Your task |
Print the data below again in full, exactly as it stands, with no images.

[[ Data in this exercise open ]]

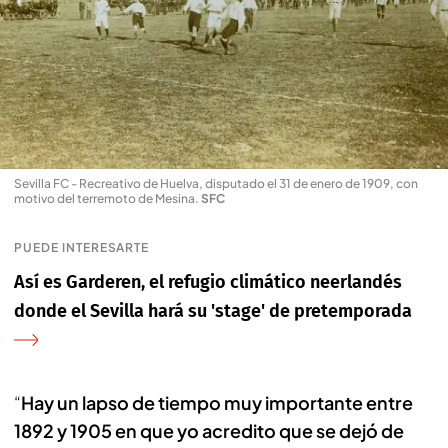
Sevilla FC - Recreativo de Huelva, disputado el 31 de enero de 1909, con
motivo del terremoto de Mesina
.
SFC
PUEDE INTERESARTE
Así es Garderen, el refugio climático neerlandés
donde el Sevilla hará su 'stage' de pretemporada
“
Hay un lapso de tiempo muy importante entre
1892 y 1905 en que yo acredito que se dejó de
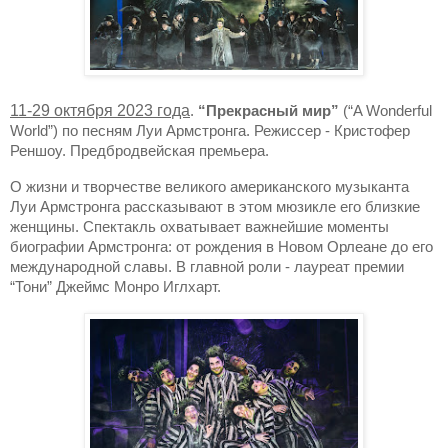
11-29 октября 2023 года
.
“Прекрасный мир”
(“A Wonderful
World”) по песням Луи Армстронга. Режиссер - Кристофер
Реншоу. Предбродвейская премьера.
О жизни и творчестве великого американского музыканта
Луи Армстронга рассказывают в этом мюзикле его близкие
женщины. Спектакль охватывает важнейшие моменты
биографии Армстронга: от рождения в Новом Орлеане до его
международной славы. В главной роли - лауреат премии
“Тони” Джеймс Монро Иглхарт.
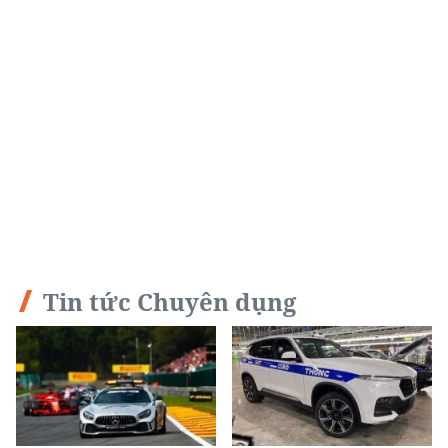
Tin tức Chuyên dụng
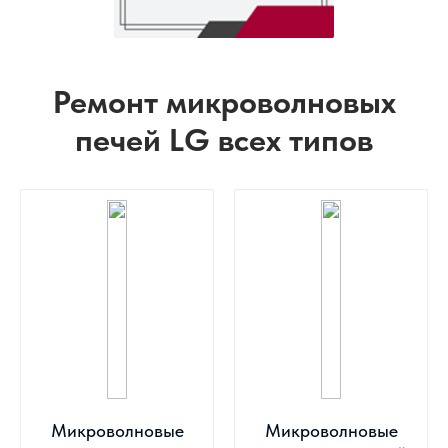
Ремонт микроволновых
печей LG всех типов
Микроволновые
Микроволновые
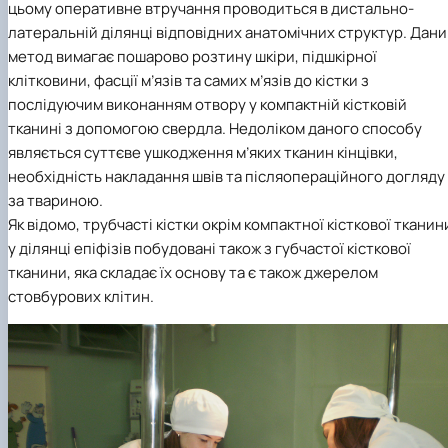
цьому оперативне втручання проводиться в дистально-
латеральній ділянці відповідних анатомічних структур. Дан
метод вимагає пошарово розтину шкіри, підшкірної
клітковини, фасції м’язів та самих м’язів до кістки з
послідуючим виконанням отвору у компактній кістковій
тканині з допомогою свердла. Недоліком даного способу
являється суттєве ушкодження м’яких тканин кінцівки,
необхідність накладання швів та післяопераційного догляду
за твариною.
Як відомо, трубчасті кістки окрім компактної кісткової тканин
у ділянці епіфізів побудовані також з губчастої кісткової
тканини, яка складає їх основу та є також джерелом
стовбурових клітин.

[[ Data in this exercise closed ]]

Solution to this problem |
Sevilla FC - Recreativo de Huelva, disputado el 31 de enero de 1909, con
motivo del terremoto de Mesina
.
SFC
PUEDE INTERESARTE
Así es Garderen, el refugio climático neerlandés
donde el Sevilla hará su 'stage' de pretemporada
“
Hay un lapso de tiempo muy importante entre
1892 y 1905 en que yo acredito que se dejó de
11-29 октября 2023 года
.
“Прекрасный мир”
(“A Wonderful
World”) по песням Луи Армстронга. Режиссер - Кристофер
Реншоу. Предбродвейская премьера.
О жизни и творчестве великого американского музыканта
Луи Армстронга рассказывают в этом мюзикле его близкие
женщины. Спектакль охватывает важнейшие моменты
биографии Армстронга: от рождения в Новом Орлеане до его
международной славы. В главной роли - лауреат премии
“Тони” Джеймс Монро Иглхарт.
Tin tức Chuyên dụng
Ремонт микроволновых
печей LG всех типов
Микроволновые
Микроволновые
цьому оперативне втручання проводиться в дистально-
латеральній ділянці відповідних анатомічних структур. Дан
метод вимагає пошарово розтину шкіри, підшкірної
клітковини, фасції м’язів та самих м’язів до кістки з
послідуючим виконанням отвору у компактній кістковій
тканині з допомогою свердла. Недоліком даного способу
являється суттєве ушкодження м’яких тканин кінцівки,
необхідність накладання швів та післяопераційного догляду
за твариною.
Як відомо, трубчасті кістки окрім компактної кісткової тканин
у ділянці епіфізів побудовані також з губчастої кісткової
тканини, яка складає їх основу та є також джерелом
стовбурових клітин.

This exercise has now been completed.